When I talk about working on a cloud filesystem, I often describe its interface as POSIX or near-POSIX. Most people just accept that, a few kind of look blankly, and a few use it as a cue to ask, “Is POSIX still relevant?” Unfortunately, when this occurs I’m usually in an environment where I have to suppress the eye-roll this induces. A little knowledge is dangerous, and people who ask that question are the living proof. “POSIX” in this context basically just means a familiar filesystem, as implemented by any sane VFS layer (plus Linux’s), with approximately the following functionality.

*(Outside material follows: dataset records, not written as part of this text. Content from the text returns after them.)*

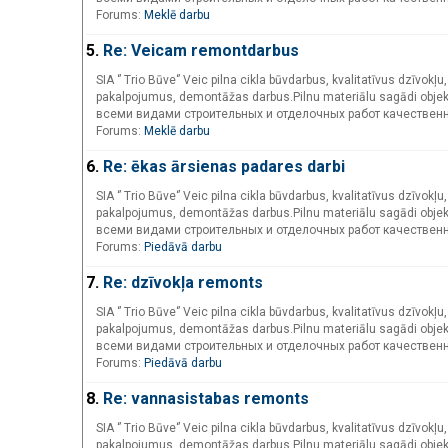
Forums:
Meklē darbu
5.
Re: Veicam remontdarbus
SIA ‘’ Trio Būve‘’ Veic pilna cikla būvdarbus, kvalitatīvus dzīvo
pakalpojumus, demontāžas darbus.Pilnu materiālu sagādi objek
всеми видами строительных и отделочных работ качествен
Forums:
Meklē darbu
6.
Re: ēkas ārsienas padares darbi
SIA ‘’ Trio Būve‘’ Veic pilna cikla būvdarbus, kvalitatīvus dzīvo
pakalpojumus, demontāžas darbus.Pilnu materiālu sagādi objek
всеми видами строительных и отделочных работ качествен
Forums:
Piedāvā darbu
7.
Re: dzīvokļa remonts
SIA ‘’ Trio Būve‘’ Veic pilna cikla būvdarbus, kvalitatīvus dzīvo
pakalpojumus, demontāžas darbus.Pilnu materiālu sagādi objek
всеми видами строительных и отделочных работ качествен
Forums:
Piedāvā darbu
8.
Re: vannasistabas remonts
SIA ‘’ Trio Būve‘’ Veic pilna cikla būvdarbus, kvalitatīvus dzīvo
pakalpojumus, demontāžas darbus.Pilnu materiālu sagādi objek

  • Hierarchical directory structure (readdir, creat/mkdir, link/symlink)
  • Inode abstraction with attributes such as owner, permissions, times (stat/fstat, chown/chgrp/chmod)

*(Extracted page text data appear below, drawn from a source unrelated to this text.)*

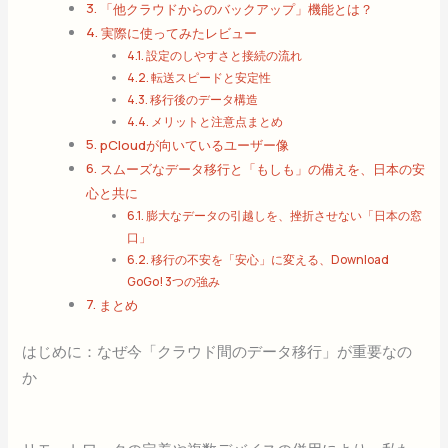
「他クラウドからのバックアップ」機能とは？
実際に使ってみたレビュー
設定のしやすさと接続の流れ
転送スピードと安定性
移行後のデータ構造
メリットと注意点まとめ
pCloudが向いているユーザー像
スムーズなデータ移行と「もしも」の備えを、日本の安
心と共に
膨大なデータの引越しを、挫折させない「日本の窓
口」
移行の不安を「安心」に変える、Download
GoGo! 3つの強み
まとめ
はじめに：なぜ今「クラウド間のデータ移行」が重要なの
か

  • Read and write of simple byte streams (open/close, read/write, fsync, ftruncate)

Your email is almost certainly stored in a POSIX filesystem somewhere, as are all of your spreadsheets and photos and source code etc. Most of what web servers deliver comes from a POSIX filesystem either directly or indirectly (e.g. from an RDBMS which is loaded from a filesystem and stores data in a filesystem). For any one of these examples there might be other options as well, but not always (I’ve yet to see a compiler that operates on any other kind of storage) and in any case there’s only one that satisfies all of these needs – all day, every day, for billions of users. The people who question POSIX’s relevance generally don’t know how their supposed alternatives actually work, or that in the dim and distant past there really were alternatives to the POSIX model but those alternatives were found sorely lacking. (The same, BTW, is often true of other POSIX standards besides those involving filesystems.)

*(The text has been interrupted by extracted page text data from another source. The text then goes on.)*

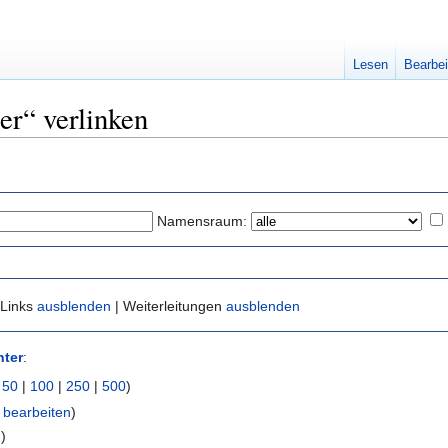
Lesen
Bearbei
ter“ verlinken
Namensraum:
 Links
ausblenden
| Weiterleitungen
ausblenden
nter
:
|
50
|
100
|
250
|
500
)
|
bearbeiten
)
n
)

All that said, most filesystems are only 99% POSIX. Many of the divergences have to do with consistency/ordering/durability issues. NFS is (in)famous for cutting corners in many of these areas, as are ext[234], and most people neither know nor care until they try to run their software on a different system and it unexpectedly fails (e.g. because PVFS2 doesn’t allow access to unlinked files). For the most part, though, relatively trivial differences such as character sets and name lengths and forward-slash vs. back-slash are the only ones people notice. So go ahead and use whatever other storage model you want. Just remember that sooner or later your data will probably pass through a POSIX filesystem (and from there to a T10/T11/T13 block device) which has a lot to say about how it will perform or how well it’s protected. Too often I’ve seen people test some other kind of storage that runs on top of a filesystem, just assuming that the filesystem will do its job, then use those very same results to proclaim the irrelevance of POSIX. It’s like driving to a conference where you proclaim the irrelevance of cars.